Newspaper article THE JOURNAL RECORD

Fears of Strike Disruptions Send Coffee Futures to 20-Month High

Newspaper article THE JOURNAL RECORD

Fears of Strike Disruptions Send Coffee Futures to 20-Month High

Article excerpt

NEW YORK -- Coffee soared to a 20-month high on concern that a strike in Colombia today will disrupt exports at a time of lean U.S. inventories.

On other markets, orange juice fell while heating oil rose. The Commodity Research Bureau index gained 0.55 to 237.30. The energy- weighted Goldman Sachs Commodity Index rose 0.61 point to 195.32.

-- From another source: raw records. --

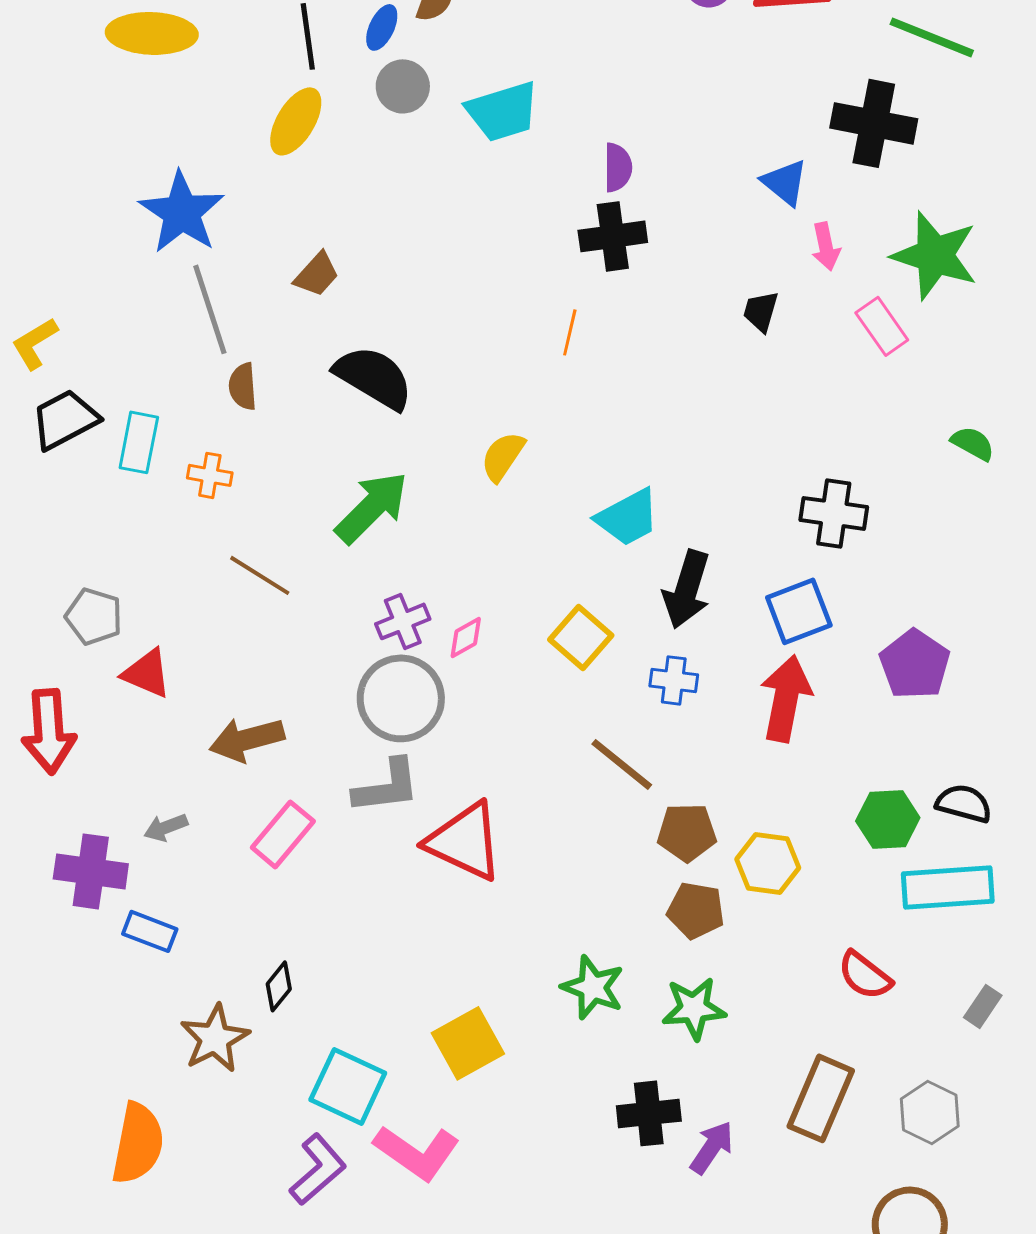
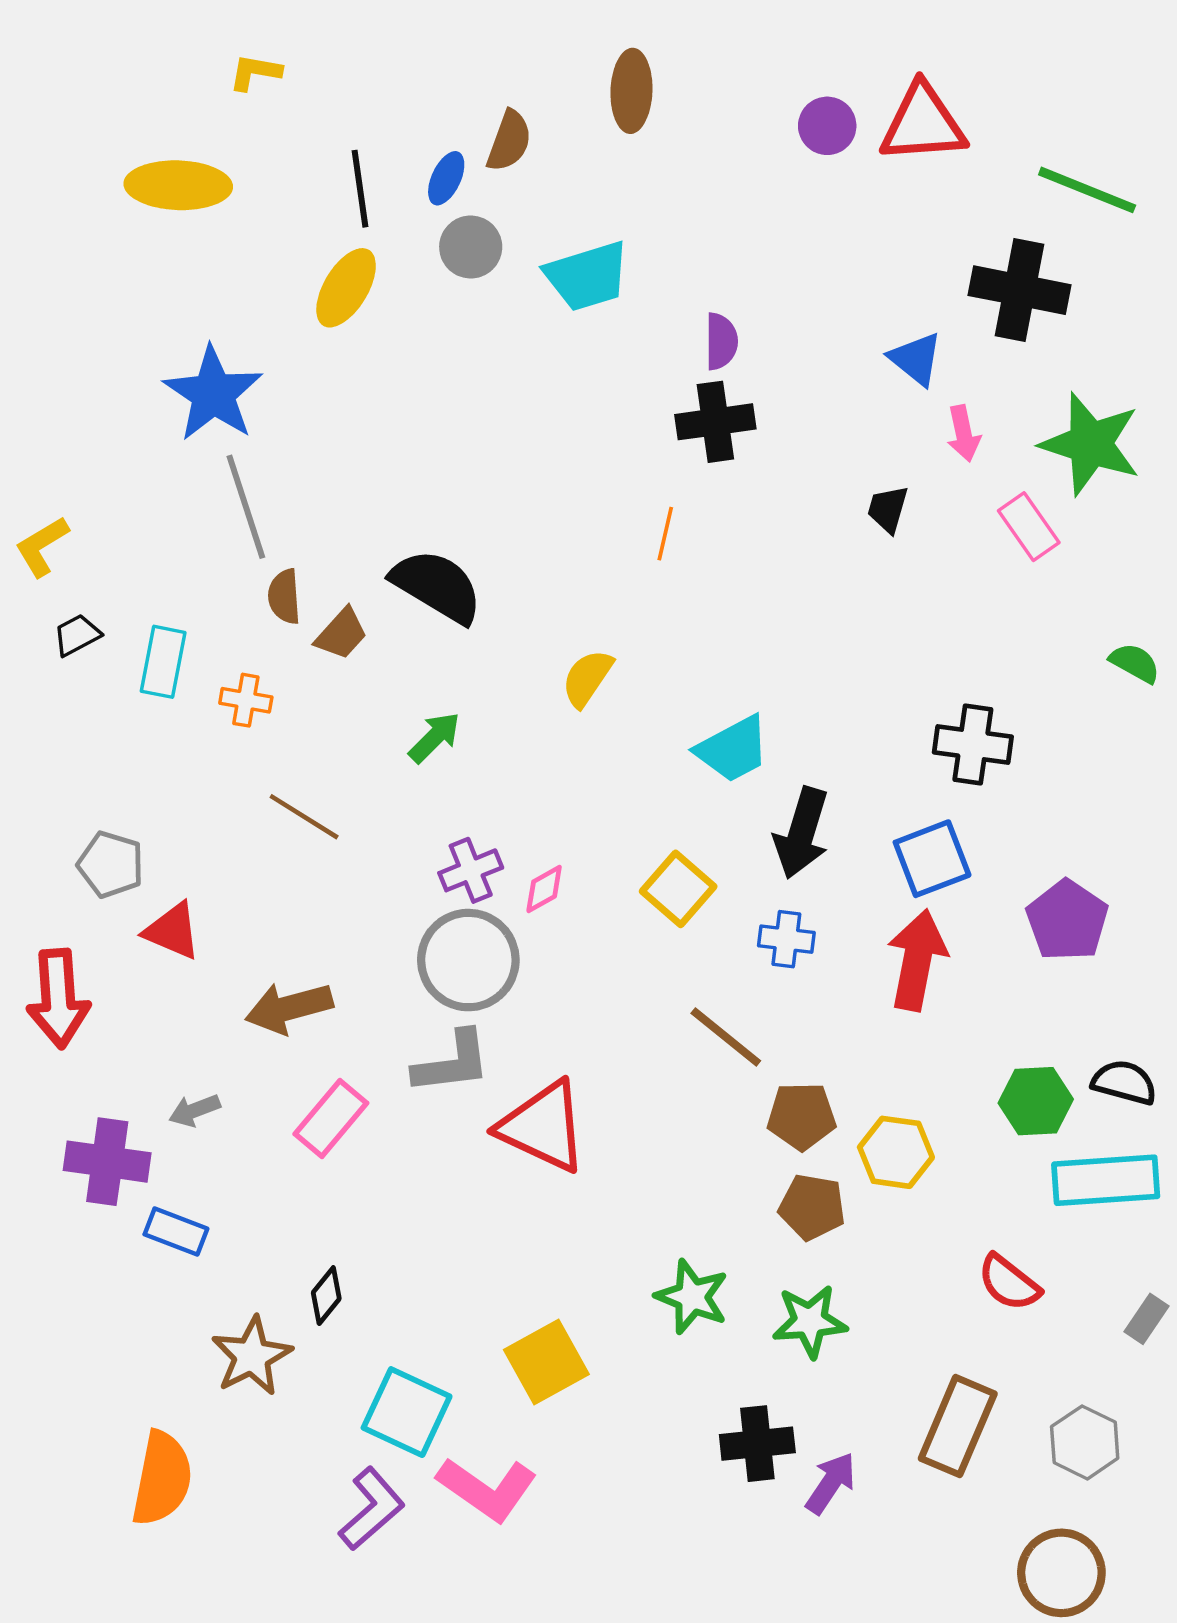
brown trapezoid: (317, 274) -> (341, 634), moved
black trapezoid: (65, 419) -> (77, 635), size x0.6
green arrow: (372, 507) -> (435, 738), size x0.6

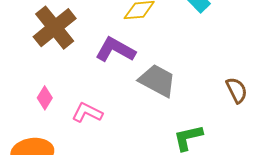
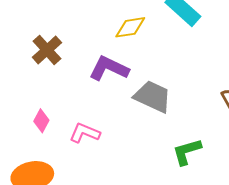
brown cross: (55, 28) -> (47, 50), size x0.7

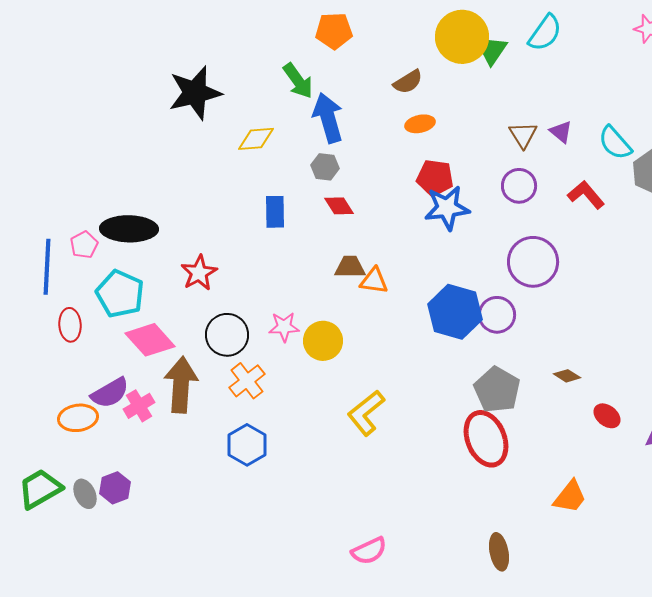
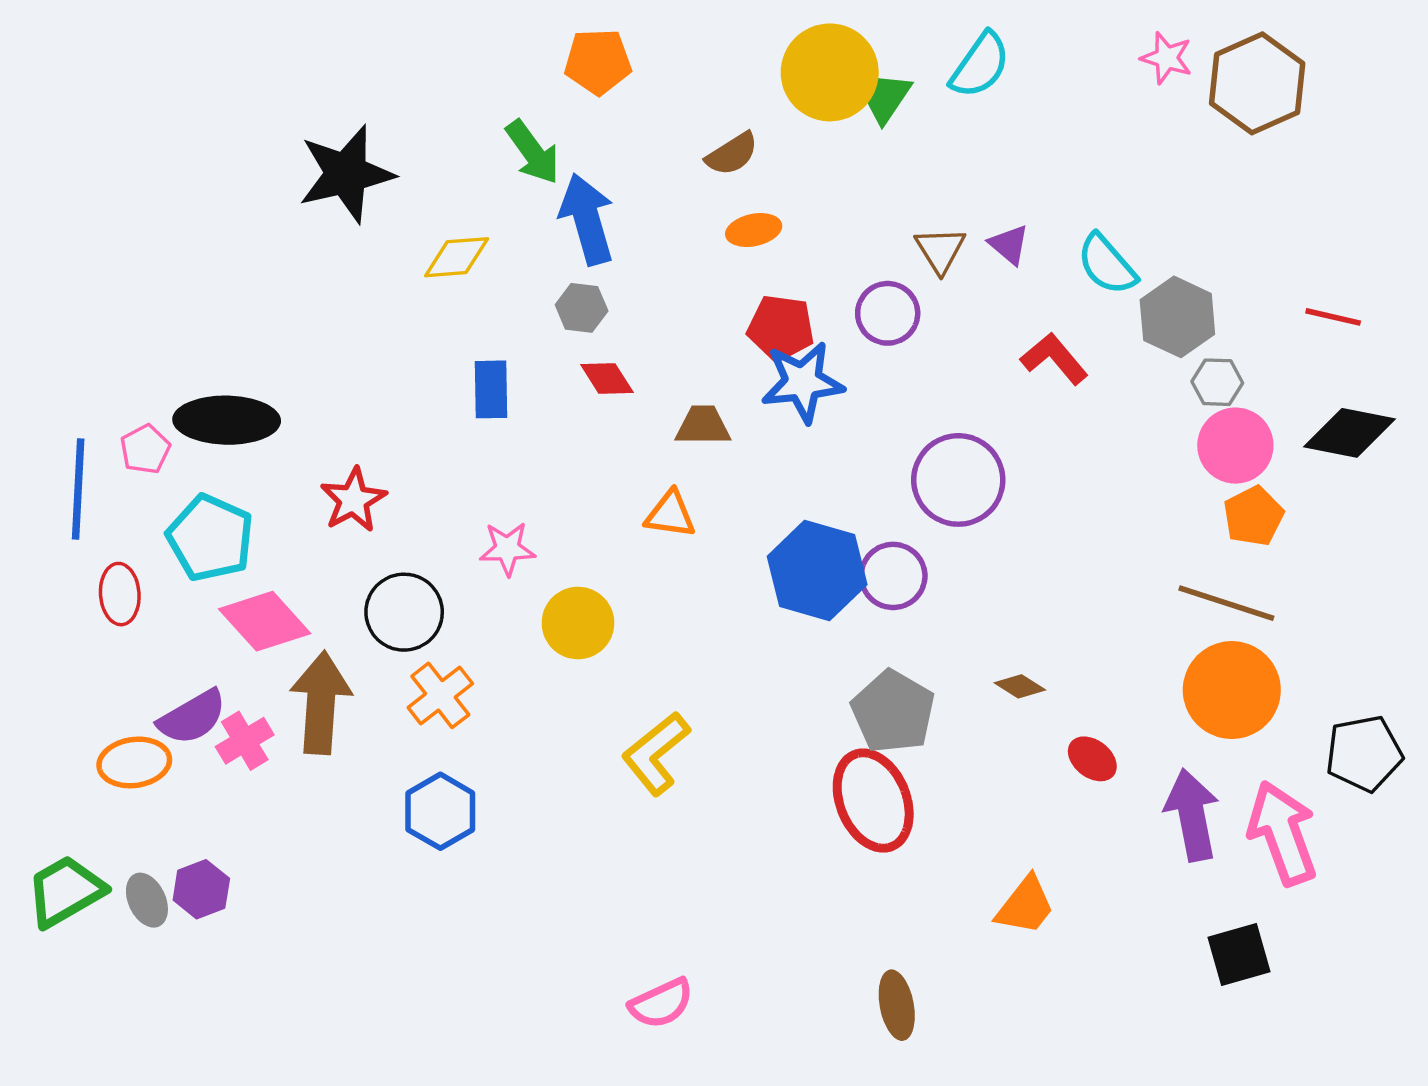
purple circle: (519, 186) -> (888, 313), moved
brown trapezoid: (350, 267) -> (703, 426), moved
pink star: (284, 327) -> (507, 549), moved

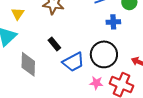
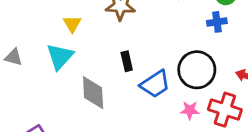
blue cross: (113, 22) -> (217, 22), moved
black rectangle: (54, 44) -> (127, 61), turned 32

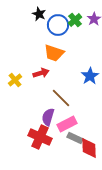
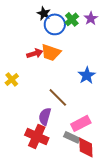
black star: (39, 14) -> (44, 13), moved
red arrow: (41, 73) -> (35, 53), moved
pink rectangle: (67, 124) -> (81, 123), moved

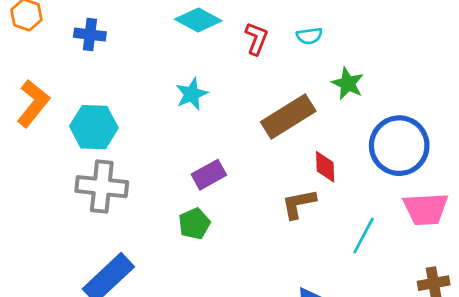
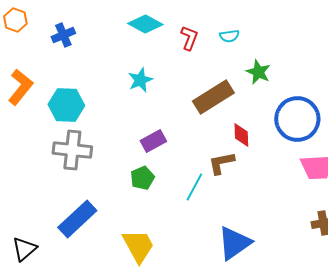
blue cross: (90, 35) -> (63, 35), turned -30
cyan line: (364, 235) -> (194, 187), moved

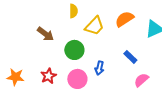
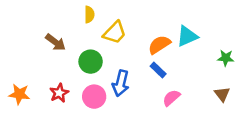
orange semicircle: (124, 19) -> (159, 45), moved
blue arrow: (99, 68) -> (121, 83), size x1.5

Workers in Colombia's government and state-owned industries plan to walk off the job for at least one day starting today to protest low wages and government efforts to sell state assets. The strike ignited speculation that coffee shipments from Colombia, the world's second-largest grower, will be delayed, though Colombian port officials said they don't expect the strike to disrupt exports. A snag in exports would come with Coffee, Sugar & Cocoa Exchange stockpiles at 20,795 132-pound bags, about a fifth their size last year. "There's going to be a big strike in Colombia and the rumor is that coffee is going to be included," said Oscar Schaps, a trader at Hencorp Coffee Group in Miami. "Talk that coffee shipments could be delayed took the market up." Coffee for March delivery soared 7.60 cents to $1.5865 a pound on the CSCE in New York, the highest price for the most-active contract since June 2, 1995. Coffee prices soared 47 percent during the past two months amid record low inventories and signs that Brazil and Colombia's crops - - the world's two largest -- would run short of forecasts. While a quick end to the strike in Colombia would drive prices lower, signs of delays could fuel the rally. "The coffee market looks very bullish with these low inventories," said Dario Sarmiento, a trader at Gryphus Investments in Miami. Orange juice fell for a third day amid mounting perceptions that last month's freeze in Florida inflicted less damage to the state's crop than initially estimated. Orange groves in Florida, the largest producing state, suffered their worst freeze since 1991 during the weekend of Jan. 18, when temperatures dropped into the low 20 degrees Fahrenheit. …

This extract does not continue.